Your objective »
Retype only what runs from the first line of the listing to the line holding "Ответ: Для улучшения", both included. Do not retype the pictures.

Data shown »
§ §
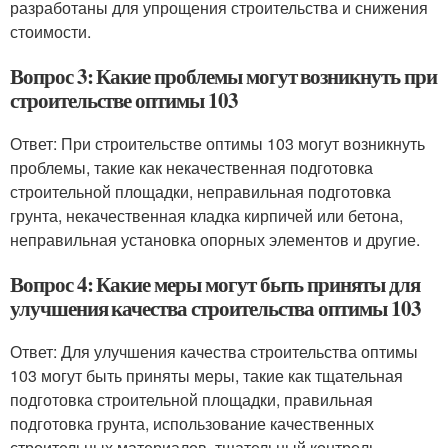
разработаны для упрощения строительства и снижения
стоимости.
Вопрос 3: Какие проблемы могут возникнуть при
строительстве оптимы 103
Ответ: При строительстве оптимы 103 могут возникнуть
проблемы, такие как некачественная подготовка
строительной площадки, неправильная подготовка
грунта, некачественная кладка кирпичей или бетона,
неправильная установка опорных элементов и другие.
Вопрос 4: Какие меры могут быть приняты для
улучшения качества строительства оптимы 103
Ответ: Для улучшения качества строительства оптимы
103 могут быть приняты меры, такие как тщательная
подготовка строительной площадки, правильная
подготовка грунта, использование качественных
строительных материалов, тщательный контроль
§ §
Your response »
разработаны для упрощения строительства и снижения
стоимости.
Вопрос 3: Какие проблемы могут возникнуть при
строительстве оптимы 103
Ответ: При строительстве оптимы 103 могут возникнуть
проблемы, такие как некачественная подготовка
строительной площадки, неправильная подготовка
грунта, некачественная кладка кирпичей или бетона,
неправильная установка опорных элементов и другие.
Вопрос 4: Какие меры могут быть приняты для
улучшения качества строительства оптимы 103
Ответ: Для улучшения качества строительства оптимы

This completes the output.